──────── INPUT MATERIAL

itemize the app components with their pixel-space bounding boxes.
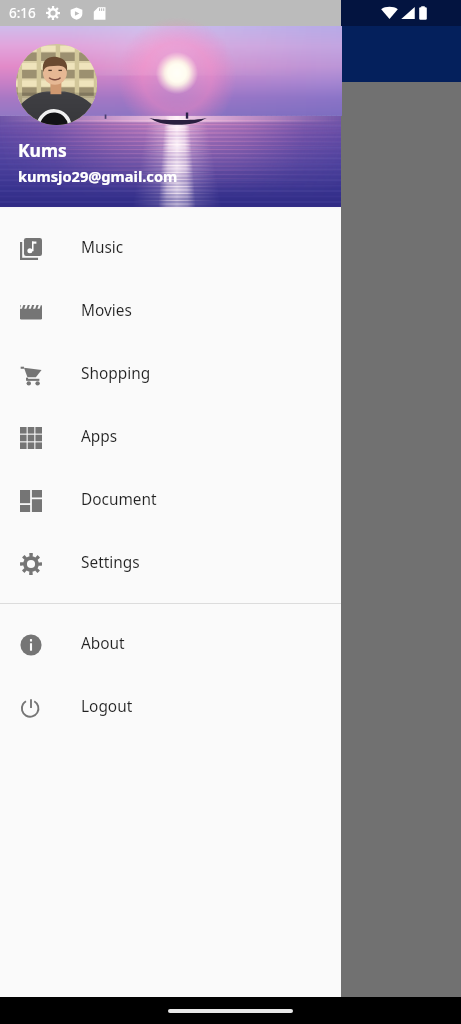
staticText: Shopping xyxy=(81,363,151,384)
button[interactable]: Document xyxy=(0,469,341,532)
staticText: Settings xyxy=(81,552,140,573)
staticText: Movies xyxy=(81,300,132,321)
button[interactable]: Settings xyxy=(0,532,341,595)
button[interactable]: Logout xyxy=(0,676,341,739)
staticText: Document xyxy=(81,489,157,510)
button[interactable]: Apps xyxy=(0,406,341,469)
button[interactable]: Shopping xyxy=(0,343,341,406)
button[interactable]: Movies xyxy=(0,280,341,343)
staticText: Apps xyxy=(81,426,118,447)
button[interactable]: Music xyxy=(0,217,341,280)
staticText: 6:16 xyxy=(9,4,36,22)
staticText: About xyxy=(81,633,125,654)
staticText: Kums xyxy=(18,138,67,162)
staticText: Logout xyxy=(81,696,133,717)
staticText: kumsjo29@gmail.com xyxy=(18,166,178,186)
button[interactable]: About xyxy=(0,613,341,676)
staticText: Music xyxy=(81,237,124,258)
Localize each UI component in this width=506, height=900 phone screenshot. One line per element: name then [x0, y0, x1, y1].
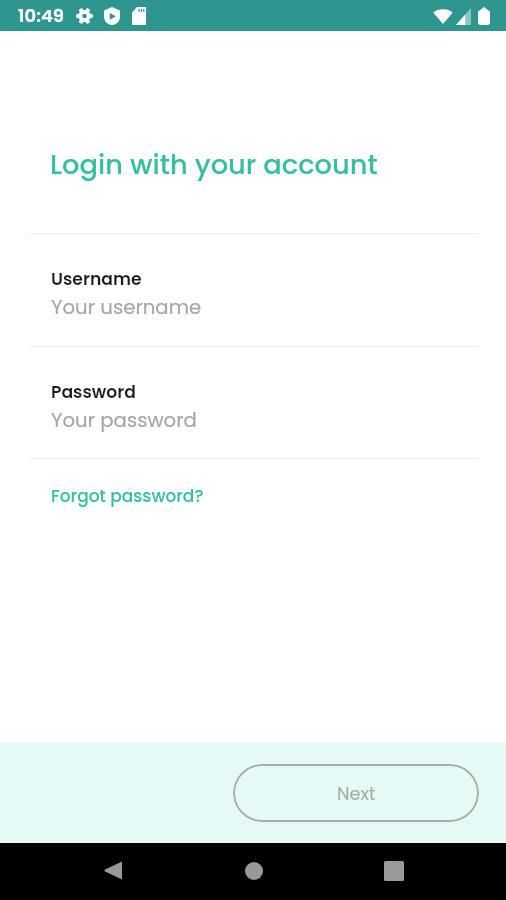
other: Battery — [478, 7, 490, 25]
staticText: Password — [51, 380, 136, 404]
other: Settings — [76, 7, 93, 25]
staticText: Your password — [51, 406, 197, 434]
staticText: Username — [51, 267, 142, 291]
other: Mobile signal — [456, 8, 471, 25]
button[interactable]: Username — [0, 234, 506, 346]
button[interactable]: Back — [83, 842, 140, 899]
button[interactable]: Home — [225, 842, 282, 899]
button[interactable]: Password — [0, 347, 506, 459]
other: Wi-Fi — [433, 8, 453, 24]
button[interactable]: Forgot password? — [33, 474, 218, 518]
staticText: Your username — [51, 293, 202, 321]
button[interactable]: Next — [233, 764, 479, 822]
other: Security — [104, 7, 120, 25]
staticText: Forgot password? — [51, 484, 204, 508]
staticText: 10:49 — [18, 3, 65, 28]
button[interactable]: Recent apps — [365, 842, 422, 899]
staticText: Login with your account — [50, 145, 378, 183]
other: Storage — [132, 7, 146, 25]
staticText: Next — [337, 781, 376, 806]
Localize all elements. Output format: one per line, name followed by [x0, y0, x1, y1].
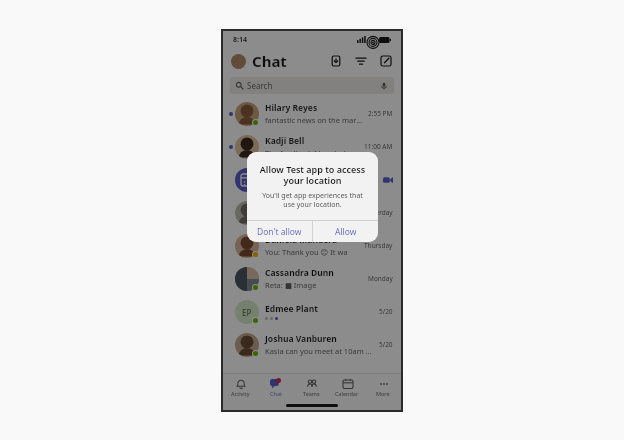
- staticText: Joshua Vanburen: [265, 333, 337, 345]
- button[interactable]: Filter: [354, 54, 368, 68]
- button[interactable]: More: [365, 374, 401, 400]
- staticText: Allow Test app to access your location: [257, 163, 368, 186]
- button[interactable]: Cassandra Dunn: [223, 262, 401, 295]
- staticText: Sure, let's sync tomorrow: [265, 214, 354, 224]
- staticText: Activity: [231, 390, 250, 397]
- staticText: Chat: [270, 390, 282, 397]
- button[interactable]: Daniela Mandera: [223, 229, 401, 262]
- staticText: Don't allow: [257, 226, 302, 238]
- staticText: Yesterday: [363, 208, 393, 217]
- staticText: Hilary Reyes: [265, 102, 318, 114]
- button[interactable]: Calendar: [329, 374, 365, 400]
- staticText: Teams: [303, 390, 320, 397]
- staticText: fantastic news on the marketing pr...: [265, 115, 364, 125]
- staticText: 2:55 PM: [368, 109, 393, 118]
- button[interactable]: Monthly Design Review: [223, 163, 401, 196]
- staticText: Kasia can you meet at 10am on Monda...: [265, 346, 375, 356]
- staticText: Thursday: [364, 241, 393, 250]
- button[interactable]: [231, 54, 246, 69]
- staticText: Daniela Mandera: [265, 234, 338, 246]
- button[interactable]: Activity: [223, 374, 258, 400]
- button[interactable]: EP: [223, 295, 401, 328]
- button[interactable]: Joshua Vanburen: [223, 328, 401, 361]
- staticText: Marco Oliveira: [265, 201, 327, 213]
- staticText: Monthly Design Review: [265, 168, 364, 180]
- button[interactable]: Save messages: [329, 54, 343, 68]
- staticText: 8:14: [233, 35, 247, 45]
- staticText: Edmee Plant: [265, 303, 318, 315]
- staticText: Cassandra Dunn: [265, 267, 334, 279]
- staticText: You: Thank you 😊 It wa: [265, 247, 348, 257]
- staticText: 5/20: [379, 307, 393, 316]
- staticText: Monday: [368, 274, 393, 283]
- staticText: EP: [242, 307, 252, 318]
- button[interactable]: Don't allow: [247, 221, 312, 242]
- button[interactable]: New chat: [379, 54, 393, 68]
- staticText: More: [376, 390, 390, 397]
- button[interactable]: Teams: [293, 374, 329, 400]
- button[interactable]: Allow: [313, 221, 378, 242]
- staticText: Chat: [252, 51, 287, 71]
- button[interactable]: Chat: [258, 374, 293, 400]
- staticText: Search: [247, 80, 273, 91]
- staticText: 11:00 AM: [364, 142, 393, 151]
- button[interactable]: Search: [230, 77, 394, 94]
- button[interactable]: Join video meeting: [382, 174, 393, 185]
- staticText: Calendar: [335, 390, 359, 397]
- staticText: The feedback I handed over was fi...: [265, 148, 360, 158]
- staticText: Reta: ■ Image: [265, 280, 317, 290]
- staticText: You'll get app experiences that use your…: [257, 191, 368, 209]
- button[interactable]: Kadji Bell: [223, 130, 401, 163]
- staticText: 5/20: [379, 340, 393, 349]
- other: Voice search: [380, 82, 388, 90]
- staticText: Kadji Bell: [265, 135, 305, 147]
- staticText: Allow: [335, 226, 357, 238]
- button[interactable]: Marco Oliveira: [223, 196, 401, 229]
- button[interactable]: Hilary Reyes: [223, 97, 401, 130]
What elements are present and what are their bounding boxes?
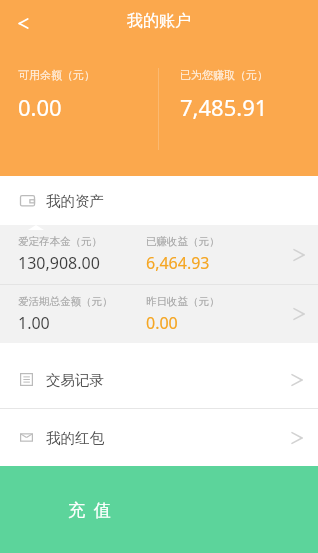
staticText: 0.00	[18, 92, 62, 122]
staticText: 我的资产	[46, 192, 104, 210]
staticText: 130,908.00	[18, 252, 100, 274]
staticText: 我的红包	[46, 429, 104, 447]
staticText: 交易记录	[46, 371, 104, 389]
staticText: 昨日收益（元）	[146, 295, 220, 308]
staticText: 6,464.93	[146, 252, 210, 274]
button[interactable]: 充 值	[0, 466, 318, 553]
staticText: 可用余额（元）	[18, 68, 95, 82]
button[interactable]: 我的红包	[0, 409, 318, 466]
staticText: 爱定存本金（元）	[18, 235, 102, 248]
staticText: 7,485.91	[180, 92, 268, 122]
button[interactable]: Back	[8, 8, 38, 38]
button[interactable]: 爱定存本金（元）	[0, 225, 318, 284]
button[interactable]: 爱活期总金额（元）	[0, 285, 318, 343]
staticText: 已为您赚取（元）	[180, 68, 268, 82]
staticText: 1.00	[18, 312, 50, 334]
button[interactable]: 我的资产	[0, 176, 318, 225]
staticText: 0.00	[146, 312, 178, 334]
staticText: 充 值	[68, 498, 111, 521]
staticText: 我的账户	[0, 11, 318, 31]
staticText: 爱活期总金额（元）	[18, 295, 113, 308]
button[interactable]: 交易记录	[0, 351, 318, 408]
staticText: 已赚收益（元）	[146, 235, 220, 248]
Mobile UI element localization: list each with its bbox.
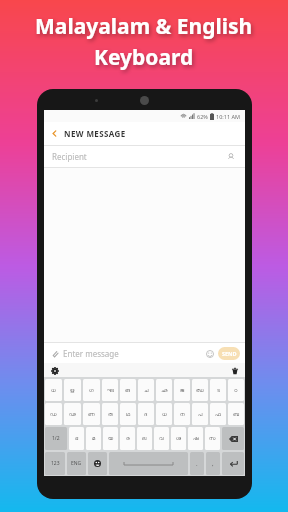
staticText: വ — [159, 436, 164, 441]
button[interactable]: ത — [102, 403, 118, 425]
staticText: ഠ — [234, 388, 238, 393]
button[interactable]: Attach — [49, 348, 60, 359]
staticText: 62% — [197, 113, 208, 120]
staticText: , — [212, 460, 214, 468]
staticText: ണ — [88, 412, 95, 417]
button[interactable]: ട — [210, 379, 226, 401]
staticText: ത — [108, 412, 113, 417]
button[interactable]: ന — [174, 403, 190, 425]
staticText: Enter message — [63, 348, 119, 359]
staticText: ഷ — [193, 436, 199, 441]
staticText: ദ — [144, 412, 148, 417]
staticText: ഋ — [70, 388, 75, 393]
staticText: ബ — [233, 412, 240, 417]
button[interactable]: ര — [120, 427, 135, 450]
button[interactable]: ഡ — [45, 403, 62, 425]
staticText: ല — [142, 436, 147, 441]
button[interactable]: ഘ — [102, 379, 118, 401]
staticText: ച — [144, 388, 149, 393]
staticText: ന — [180, 412, 185, 417]
staticText: ശ — [176, 436, 182, 441]
button[interactable]: Space — [109, 452, 188, 475]
button[interactable]: ണ — [83, 403, 100, 425]
button[interactable]: മ — [86, 427, 101, 450]
staticText: ENG — [71, 460, 82, 467]
button[interactable]: ധ — [156, 403, 172, 425]
button[interactable]: ഗ — [83, 379, 100, 401]
staticText: ഘ — [107, 388, 114, 393]
staticText: 123 — [51, 460, 60, 467]
button[interactable]: ബ — [228, 403, 244, 425]
button[interactable]: SEND — [218, 347, 240, 360]
staticText: . — [196, 460, 198, 468]
staticText: ഝ — [196, 388, 204, 393]
button[interactable]: ശ — [171, 427, 186, 450]
button[interactable]: Back — [44, 122, 64, 145]
button[interactable]: ENG — [67, 452, 86, 475]
button[interactable]: പ — [192, 403, 208, 425]
staticText: യ — [108, 436, 114, 441]
staticText: NEW MESSAGE — [64, 128, 126, 139]
staticText: ധ — [162, 412, 167, 417]
button[interactable]: സ — [205, 427, 220, 450]
button[interactable]: ഛ — [156, 379, 172, 401]
staticText: ജ — [180, 388, 185, 393]
button[interactable]: Recipient — [44, 146, 245, 167]
button[interactable]: 1/2 — [45, 427, 67, 450]
button[interactable]: ഋ — [64, 379, 81, 401]
button[interactable]: ച — [138, 379, 154, 401]
button[interactable]: ഫ — [210, 403, 226, 425]
button[interactable]: Choose contact — [225, 151, 237, 163]
button[interactable]: Delete — [229, 365, 240, 376]
staticText: ര — [126, 436, 130, 441]
staticText: Malayalam & English — [35, 12, 253, 41]
button[interactable]: ധ — [45, 379, 62, 401]
staticText: Recipient — [52, 151, 87, 162]
button[interactable]: ങ — [120, 379, 136, 401]
button[interactable]: ഢ — [64, 403, 81, 425]
button[interactable]: , — [206, 452, 220, 475]
staticText: 10:11 AM — [216, 113, 240, 120]
staticText: ഫ — [215, 412, 221, 417]
button[interactable]: Emoji — [204, 348, 215, 359]
button[interactable]: ഭ — [69, 427, 84, 450]
staticText: മ — [92, 436, 96, 441]
button[interactable]: ല — [137, 427, 152, 450]
button[interactable]: വ — [154, 427, 169, 450]
button[interactable]: ജ — [174, 379, 190, 401]
staticText: ഛ — [161, 388, 168, 393]
button[interactable]: ദ — [138, 403, 154, 425]
button[interactable]: ഷ — [188, 427, 203, 450]
staticText: ധ — [51, 388, 56, 393]
staticText: ഭ — [75, 436, 79, 441]
staticText: 1/2 — [52, 435, 60, 442]
staticText: ഗ — [89, 388, 94, 393]
staticText: ഥ — [126, 412, 131, 417]
staticText: സ — [209, 436, 216, 441]
button[interactable]: Settings — [49, 365, 60, 376]
button[interactable]: Emoji — [88, 452, 107, 475]
button[interactable]: ഥ — [120, 403, 136, 425]
button[interactable]: 123 — [45, 452, 65, 475]
staticText: SEND — [222, 350, 237, 357]
staticText: ഢ — [69, 412, 76, 417]
staticText: Keyboard — [94, 43, 194, 72]
button[interactable]: യ — [103, 427, 118, 450]
button[interactable]: ഠ — [228, 379, 244, 401]
button[interactable]: Backspace — [222, 427, 244, 450]
staticText: പ — [198, 412, 203, 417]
staticText: ങ — [125, 388, 131, 393]
staticText: ട — [217, 388, 220, 393]
button[interactable]: Enter — [222, 452, 244, 475]
button[interactable]: ഝ — [192, 379, 208, 401]
staticText: ഡ — [50, 412, 57, 417]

────────────────

▸ WHAT YOU ARE ASKED TO DO: Whichever lines of the material hold the word "Shopping", find and copy them.

▸ SOLVED PROBLEM:
staticText: Shopping xyxy=(81,363,151,384)
button[interactable]: Shopping xyxy=(0,343,341,406)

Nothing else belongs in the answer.